→ Work order
Go through the lines below and copy any that hold the string "список".

[Source material — start]

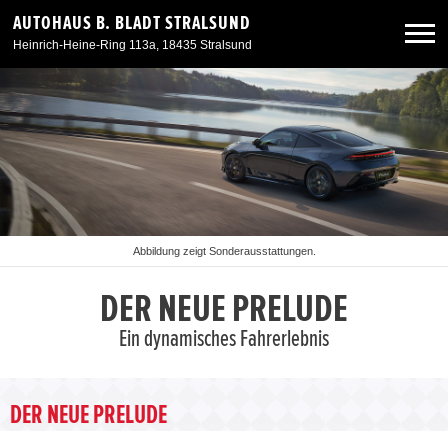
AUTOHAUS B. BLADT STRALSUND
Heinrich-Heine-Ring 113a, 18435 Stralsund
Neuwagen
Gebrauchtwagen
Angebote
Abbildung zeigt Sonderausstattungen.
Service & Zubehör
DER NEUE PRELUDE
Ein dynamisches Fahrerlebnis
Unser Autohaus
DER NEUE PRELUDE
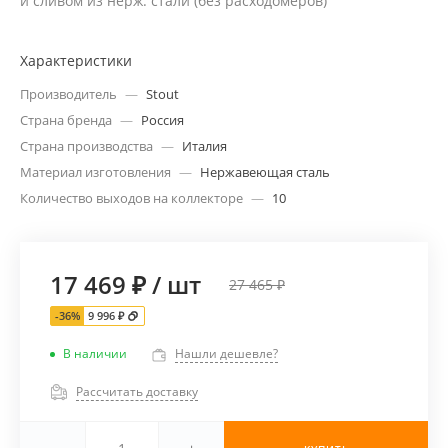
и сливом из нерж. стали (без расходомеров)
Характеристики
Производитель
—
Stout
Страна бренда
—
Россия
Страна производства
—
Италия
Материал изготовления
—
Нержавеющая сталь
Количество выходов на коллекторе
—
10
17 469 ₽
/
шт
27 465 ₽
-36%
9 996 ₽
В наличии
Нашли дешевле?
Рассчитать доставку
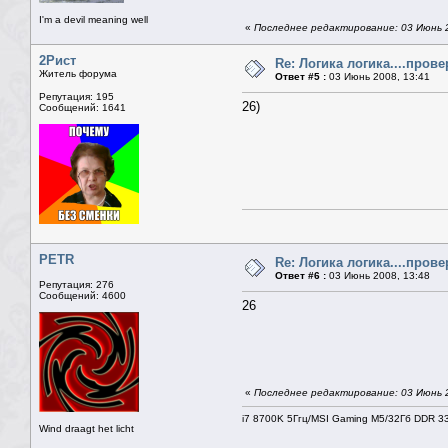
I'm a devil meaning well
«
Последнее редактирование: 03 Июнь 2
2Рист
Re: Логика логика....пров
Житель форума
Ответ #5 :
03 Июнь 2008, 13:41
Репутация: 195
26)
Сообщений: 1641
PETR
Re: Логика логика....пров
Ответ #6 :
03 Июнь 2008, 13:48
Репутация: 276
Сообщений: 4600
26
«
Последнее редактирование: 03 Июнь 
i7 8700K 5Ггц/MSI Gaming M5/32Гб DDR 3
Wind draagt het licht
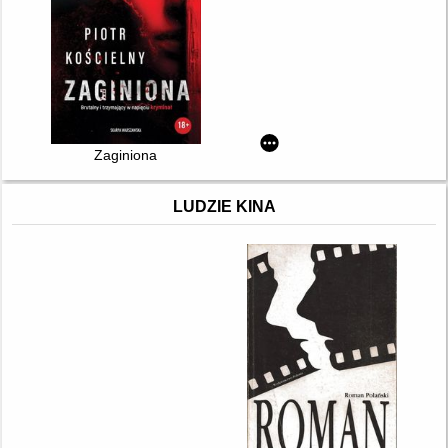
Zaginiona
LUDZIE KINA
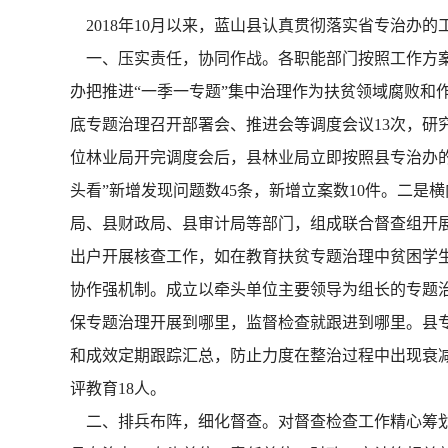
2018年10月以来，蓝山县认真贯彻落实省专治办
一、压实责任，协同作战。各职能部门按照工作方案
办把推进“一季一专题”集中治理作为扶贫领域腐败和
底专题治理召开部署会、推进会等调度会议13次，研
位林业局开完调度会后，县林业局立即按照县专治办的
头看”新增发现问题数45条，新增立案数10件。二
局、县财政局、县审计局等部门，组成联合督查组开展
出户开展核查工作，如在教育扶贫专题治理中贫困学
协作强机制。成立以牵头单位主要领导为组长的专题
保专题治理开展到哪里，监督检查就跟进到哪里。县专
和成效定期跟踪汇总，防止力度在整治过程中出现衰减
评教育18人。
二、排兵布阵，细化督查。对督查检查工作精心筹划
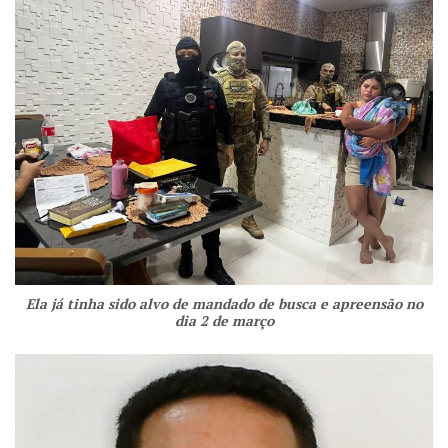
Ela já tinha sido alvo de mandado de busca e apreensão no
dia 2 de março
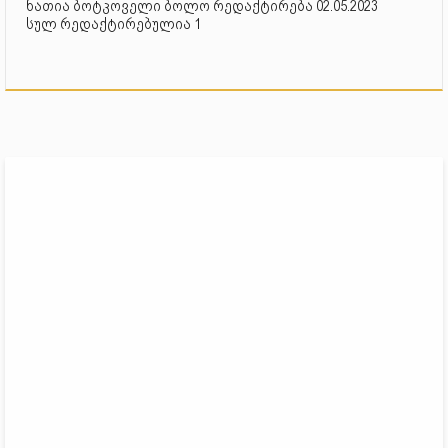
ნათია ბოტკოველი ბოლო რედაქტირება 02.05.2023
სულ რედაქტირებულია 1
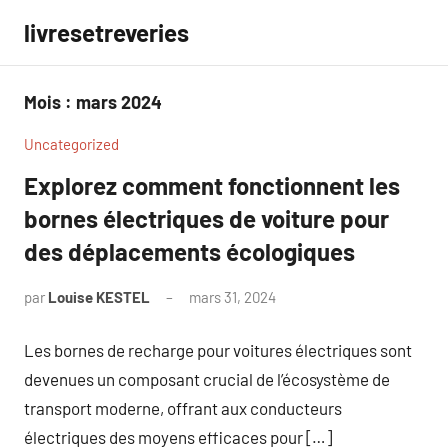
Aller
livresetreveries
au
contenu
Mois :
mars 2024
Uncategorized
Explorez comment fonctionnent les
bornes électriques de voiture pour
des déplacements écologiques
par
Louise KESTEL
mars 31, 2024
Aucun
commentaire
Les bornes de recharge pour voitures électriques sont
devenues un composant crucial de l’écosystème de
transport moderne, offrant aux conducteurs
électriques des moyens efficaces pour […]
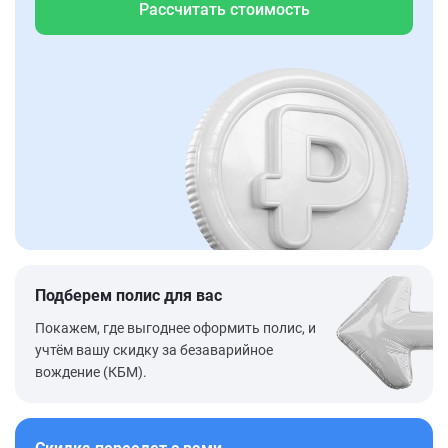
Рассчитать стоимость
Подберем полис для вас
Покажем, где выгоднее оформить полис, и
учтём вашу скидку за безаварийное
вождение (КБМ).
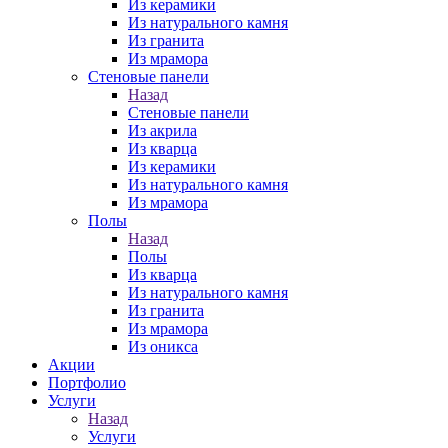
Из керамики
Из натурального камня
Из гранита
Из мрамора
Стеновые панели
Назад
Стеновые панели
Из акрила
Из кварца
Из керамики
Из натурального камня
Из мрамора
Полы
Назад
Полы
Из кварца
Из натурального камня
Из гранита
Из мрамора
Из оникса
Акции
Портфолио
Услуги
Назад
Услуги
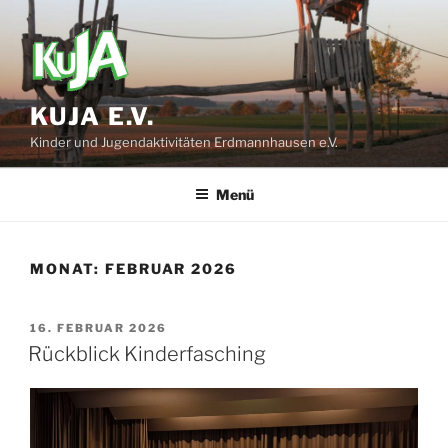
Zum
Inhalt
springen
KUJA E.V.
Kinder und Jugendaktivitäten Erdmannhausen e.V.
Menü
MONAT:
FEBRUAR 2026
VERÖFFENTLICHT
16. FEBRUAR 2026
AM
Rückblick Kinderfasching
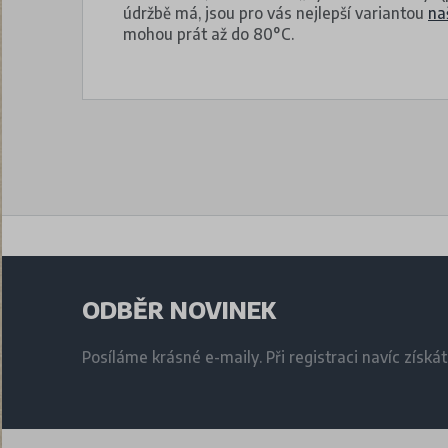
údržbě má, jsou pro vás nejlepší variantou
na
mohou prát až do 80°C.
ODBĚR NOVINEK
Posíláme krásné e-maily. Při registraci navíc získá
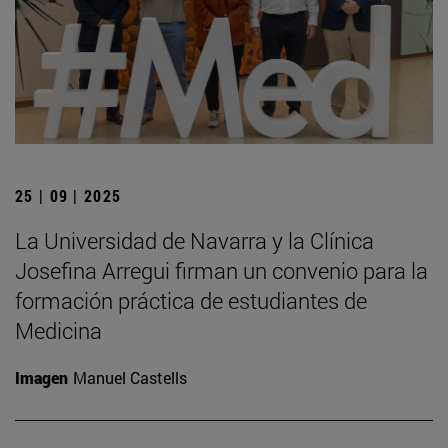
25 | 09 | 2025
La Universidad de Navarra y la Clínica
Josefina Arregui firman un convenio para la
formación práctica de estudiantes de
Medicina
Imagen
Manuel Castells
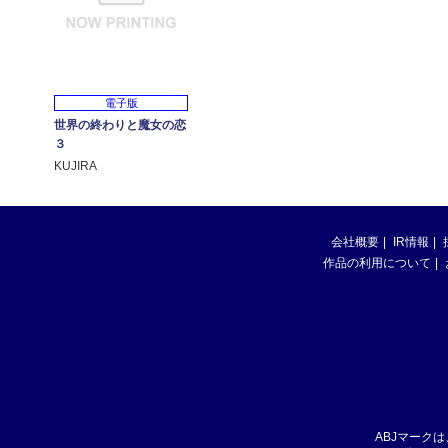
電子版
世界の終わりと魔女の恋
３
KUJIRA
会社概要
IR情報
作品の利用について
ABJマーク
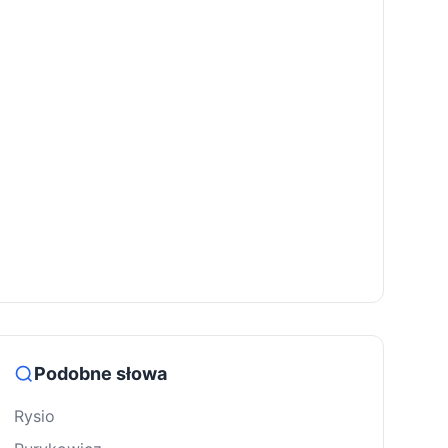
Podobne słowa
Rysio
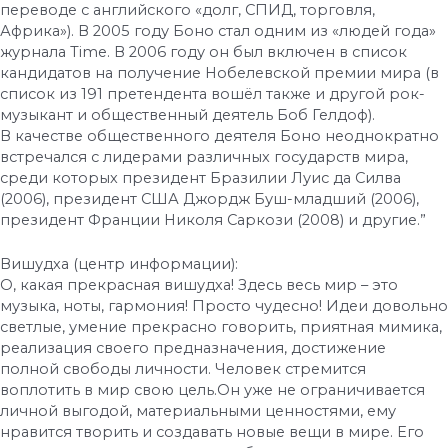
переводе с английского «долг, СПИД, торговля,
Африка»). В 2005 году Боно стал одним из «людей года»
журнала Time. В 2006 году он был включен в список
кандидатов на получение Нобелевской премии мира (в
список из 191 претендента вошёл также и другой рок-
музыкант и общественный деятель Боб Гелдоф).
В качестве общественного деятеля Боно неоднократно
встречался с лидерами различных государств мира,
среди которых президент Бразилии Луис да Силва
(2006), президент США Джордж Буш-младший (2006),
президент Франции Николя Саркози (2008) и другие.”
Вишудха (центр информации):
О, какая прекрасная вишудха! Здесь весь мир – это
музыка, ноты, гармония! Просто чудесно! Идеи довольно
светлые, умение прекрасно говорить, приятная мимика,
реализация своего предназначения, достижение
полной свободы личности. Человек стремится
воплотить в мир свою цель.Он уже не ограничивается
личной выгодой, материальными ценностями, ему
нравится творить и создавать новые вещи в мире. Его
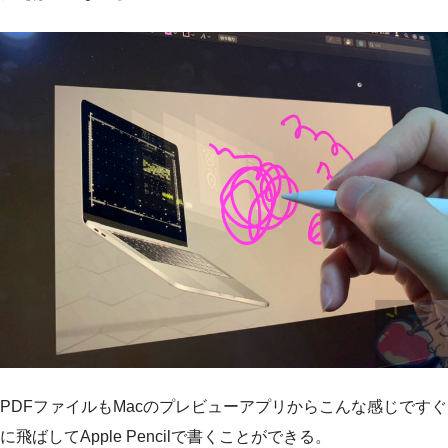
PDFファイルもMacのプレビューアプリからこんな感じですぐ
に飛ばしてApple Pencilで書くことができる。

[Source material — finish]

→ Exercise solution
журнала Time. В 2006 году он был включен в список
список из 191 претендента вошёл также и другой рок-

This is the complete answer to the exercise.